1% de croissance en France pour 2024. En 2025 ? Un flou multifactoriel
Si le troisième trimestre 2024 français a été dopé par l’effet Jeux Olympiques, logiquement le quatrième trimestre a probablement été atone avec « pour finir une croissance française annuelle faible autour de 1% » dessine Alain Henriot. Devant nous ? « Un vrai flou du fait de certaines spécificités nationales évoquées mais aussi d’éléments qui jouent contre l’Union européenne dont la situation économique et politique de l’Allemagne ». L’évolution de la première puissance économique de la zone euro influe et influera fortement sur la nôtre. Sans oublier « la mutation de la mondialisation, difficile à absorber pour une Europe qui a du mal à définir et proposer une vision commune et des actions constructives, alerte Alain Henriot, alors qu’outre-Atlantique, les États-Unis, après leur loi sur la réduction de l'inflation de 2022, semblent s’engager sur la voie de droits de douane plus élevés et ont su s’approprier, par exemple, la révolution IA. En regard l’environnement européen apparait comme chahuté et faible car il est disparate et donc non aligné. La locomotive que constituait le couple franco-allemand ne fonctionne plus. Et si certains pays comme le Portugal et l’Espagne s’en sortent bien c’est dans une dimension individuelle et conjoncturelle » constate Alain Henriot.
« En France, à l’incertitude conjoncturelle (crise énergétique) qui toutefois perdure, s’ajoute une incertitude structurelle, avec une concurrence multiforme pour les secteurs industriels et, désormais, une incertitude politique et budgétaire ».
En quoi l’incertitude pèse sur l’économie nationale ?

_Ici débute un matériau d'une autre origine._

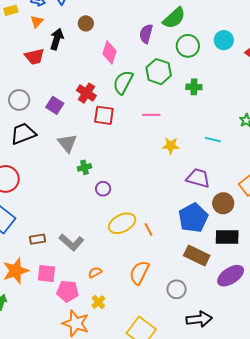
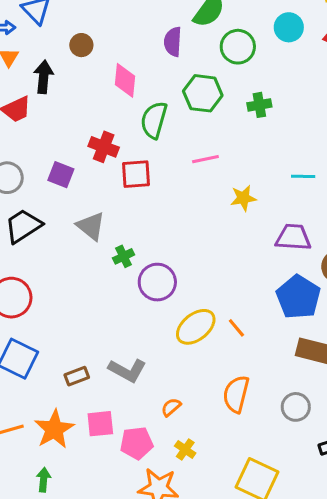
purple circle: (103, 189) -> (157, 282), size x1.6

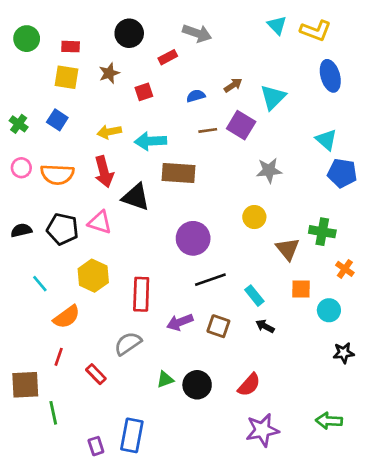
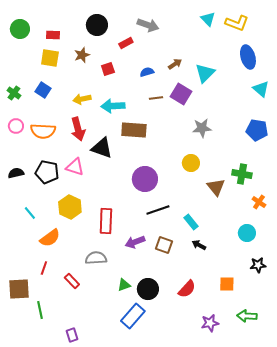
cyan triangle: (326, 140) -> (261, 89), moved
orange square: (301, 289) -> (227, 284), moved
gray semicircle: (128, 344) -> (96, 258), turned 30
purple star: (262, 430) -> (210, 323), moved, size x0.7
blue rectangle: (132, 435) -> (133, 316), moved, turned 30

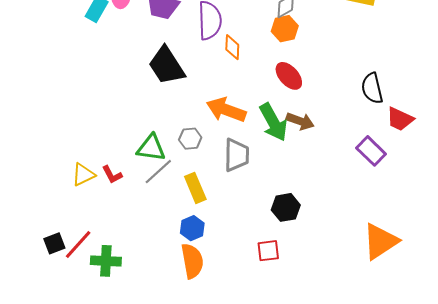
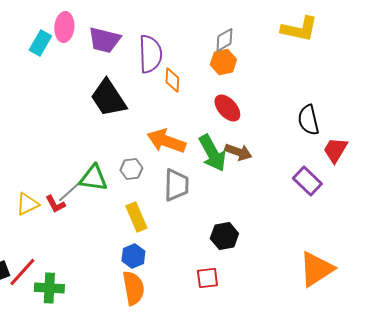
red trapezoid: (400, 119) -> (335, 150), turned 96
gray line: (158, 172) -> (71, 190), moved

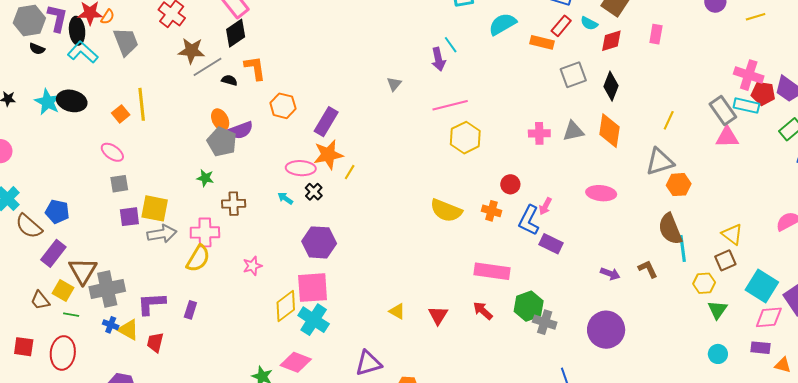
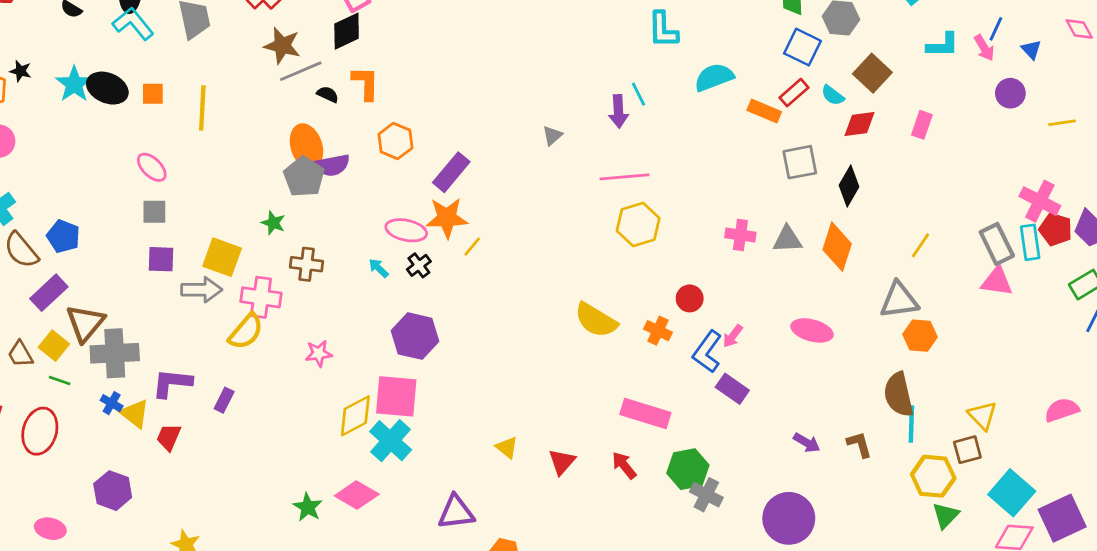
cyan rectangle: (746, 106) -> (1030, 242), turned 60
orange square: (121, 114) -> (153, 94), moved, turned 30
orange ellipse: (220, 120) -> (306, 146), size x1.4
yellow square: (155, 208) -> (222, 257), moved
yellow hexagon: (704, 283) -> (933, 476), size x1.4

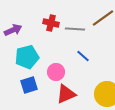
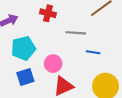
gray line: (75, 29) -> (76, 33), moved
blue line: (83, 56) -> (93, 52), moved, turned -32

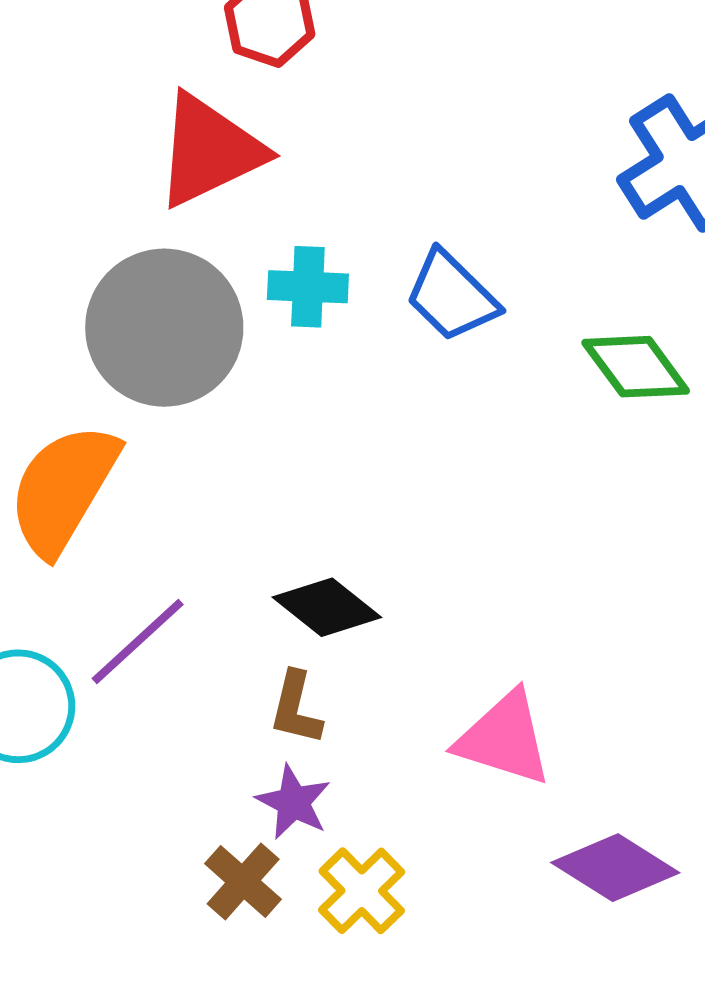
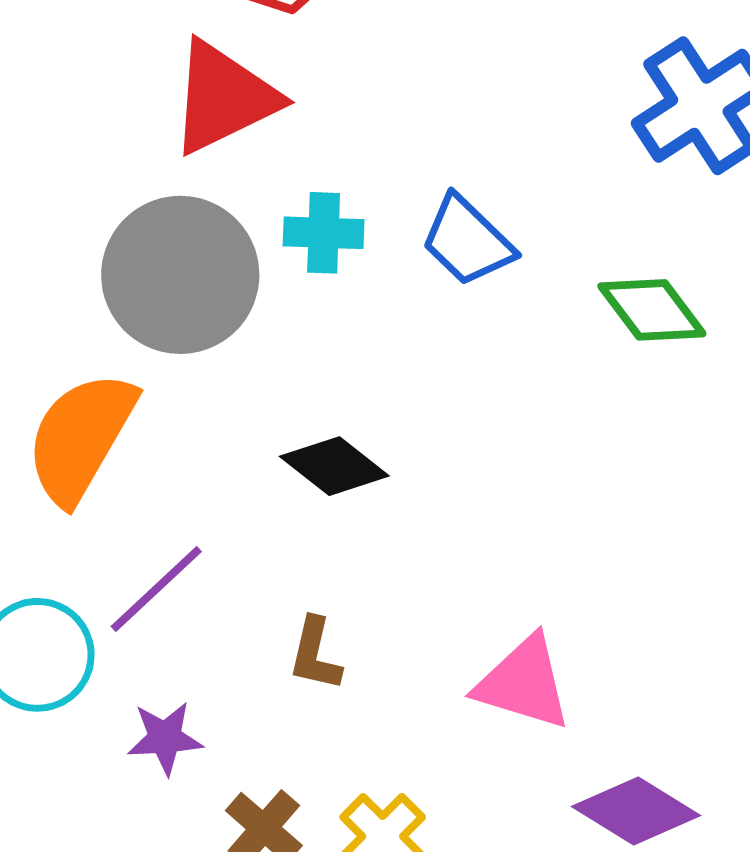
black diamond: (327, 607) -> (334, 466), moved
purple star: (293, 802) -> (165, 738), moved, turned -30

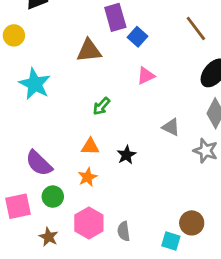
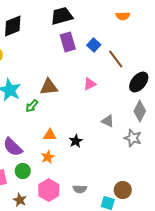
brown line: (196, 28) -> (116, 59), moved
blue square: (138, 37) -> (94, 45), moved
brown triangle: (89, 51) -> (49, 87), moved
green arrow: (101, 106) -> (32, 106), moved
gray semicircle: (124, 231) -> (80, 189), moved, turned -80

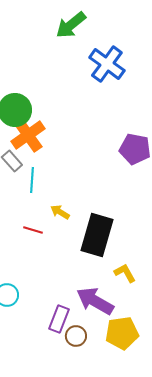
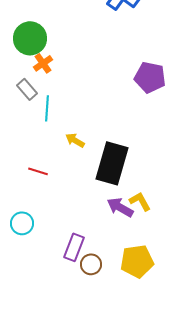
orange cross: (28, 135) -> (43, 63), size x0.6
red line: (33, 230) -> (38, 171), moved
purple arrow: (95, 301) -> (120, 207), moved, size x0.7

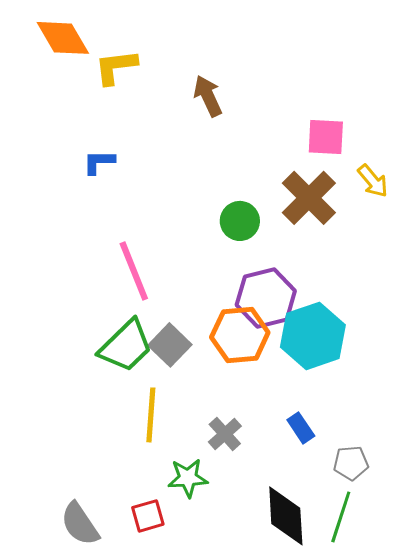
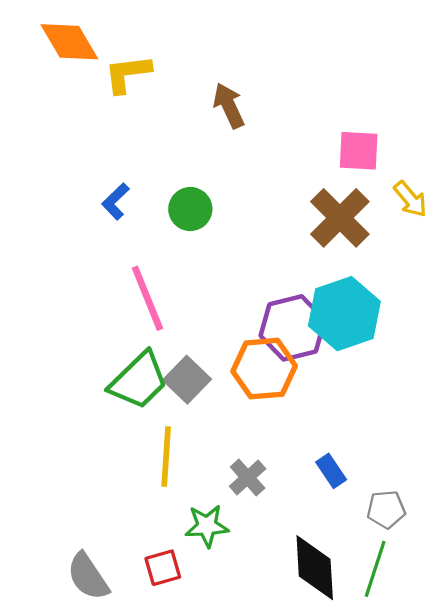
blue L-shape: (99, 162) -> (116, 201), moved, turned -44
green circle: (240, 221) -> (190, 209), moved
cyan hexagon: (313, 336) -> (344, 314), moved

Les indicateurs de mesure de l’incertitude sur la politique économique montrent « qu’en France celle-ci est à un niveau élevé, quoiqu’en deçà de celle de l’Allemagne, une évolution que l’on peut aussi apprécier dans les enquêtes de conjoncture hexagonales auprès des dirigeants d’entreprise ». Et cela a de multiples conséquences comme l’explique Alain Henriot : « les investissements des entreprises sont gelés en regard du flou sur la fiscalité et l’activité économique ; la consommation des ménages est peu dynamique car ces derniers privilégient une épargne de précaution qui anticipe une éventuelle perte d’emploi, plus présente dans les esprits avec la remontée du nombre des demandeurs d’emplois. Cette épargne de précaution peut aussi s’expliquer par la situation des finances publiques qui crée le risque de hausse d’impôts.
« Enfin, en l’absence d’adoption du budget, il y a une incertitude sur les dotations allouées aux collectivités locales qui sont le premier acteur de l’investissement public, par exemple pour les collèges, lycées ou les routes nationales. Cela peut les amener à reporter voire à annuler leurs investissements avec un effet négatif dans la construction et les travaux publics. Dans l’incertitude inhérente à la situation de nos finances publiques, il y a une certitude : le chemin sera long. Cela devrait continuer à se traduire par une prime de risque plus élevée pour l’État français ».
Les signaux positifs à garder en tête
- D’abord le reflux de l’inflation. « L’inflation s’établissait à 1,3 % en glissement annuel en décembre 2024 comparé à décembre 2023. Cela redonne du pouvoir d’achat aux ménages, toutes situations confondues, même si l’inflation ressentie demeure élevée et explique peut-être pour partie le haut niveau d’épargne. »
- Ensuite la baisse des taux directeurs de la Banque centrale européenne, « qui va entrainer une baisse des taux courts favorisant le refinancement à court terme des entreprises et les crédits à la consommation des ménages. Les taux à plus long terme, par exemple pour les crédits immobiliers ou l’investissement des entreprises, ne devraient eux pas beaucoup baisser. Ils sont déterminés par le rendement des taux des emprunts de l’État français à 10 ans qui est proche de son niveau d’équilibre de moyen terme. »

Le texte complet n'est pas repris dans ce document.